> **Work item**:
Repeat precisely the span of lines below that opens with the line containing "САМООПРАВДУВАЊЕ (дедо Наум) (17.11.2018" and closes with the line containing "Во нашите помисли", both included.
-- Data in this exercise follows --
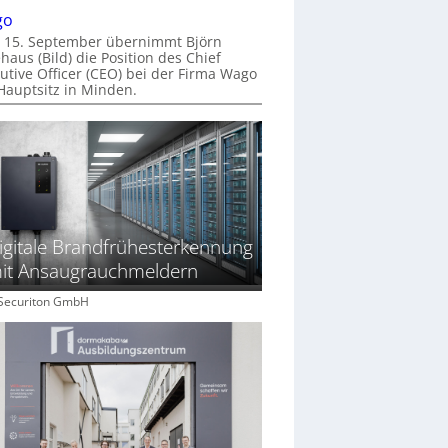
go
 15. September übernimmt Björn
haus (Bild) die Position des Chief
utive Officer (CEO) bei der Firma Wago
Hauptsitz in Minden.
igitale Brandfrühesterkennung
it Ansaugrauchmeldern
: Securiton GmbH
-- Data in this exercise concluded --
-- Data in this exercise follows --
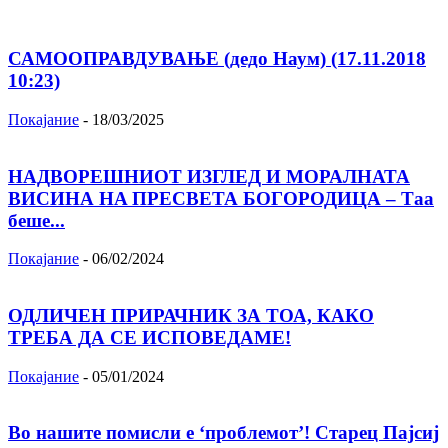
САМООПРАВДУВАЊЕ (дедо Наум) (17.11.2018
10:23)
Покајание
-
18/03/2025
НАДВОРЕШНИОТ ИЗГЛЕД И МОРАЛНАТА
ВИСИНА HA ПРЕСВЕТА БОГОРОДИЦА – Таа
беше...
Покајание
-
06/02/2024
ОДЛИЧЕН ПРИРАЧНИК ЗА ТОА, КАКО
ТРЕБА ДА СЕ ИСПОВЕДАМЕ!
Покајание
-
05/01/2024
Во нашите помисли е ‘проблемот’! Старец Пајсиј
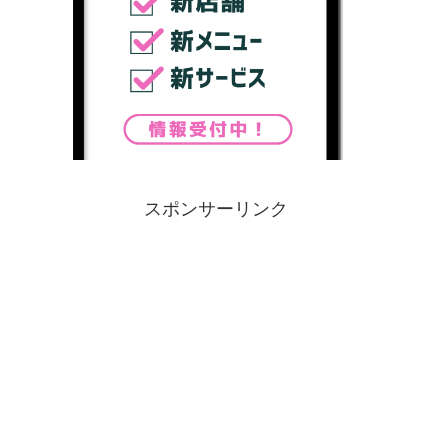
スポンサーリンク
-- Data in this exercise concluded --
-- Data in this exercise follows --
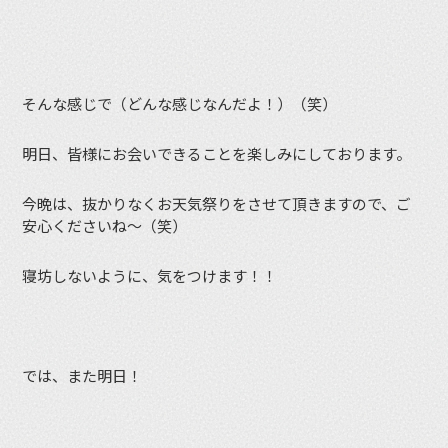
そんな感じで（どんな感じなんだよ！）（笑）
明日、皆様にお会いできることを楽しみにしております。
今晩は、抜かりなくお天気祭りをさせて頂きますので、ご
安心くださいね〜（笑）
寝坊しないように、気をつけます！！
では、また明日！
-- Data in this exercise concluded --
> **Response area**:
САМООПРАВДУВАЊЕ (дедо Наум) (17.11.2018
10:23)
Покајание
-
18/03/2025
НАДВОРЕШНИОТ ИЗГЛЕД И МОРАЛНАТА
ВИСИНА HA ПРЕСВЕТА БОГОРОДИЦА – Таа
беше...
Покајание
-
06/02/2024
ОДЛИЧЕН ПРИРАЧНИК ЗА ТОА, КАКО
ТРЕБА ДА СЕ ИСПОВЕДАМЕ!
Покајание
-
05/01/2024
Во нашите помисли е ‘проблемот’! Старец Пајсиј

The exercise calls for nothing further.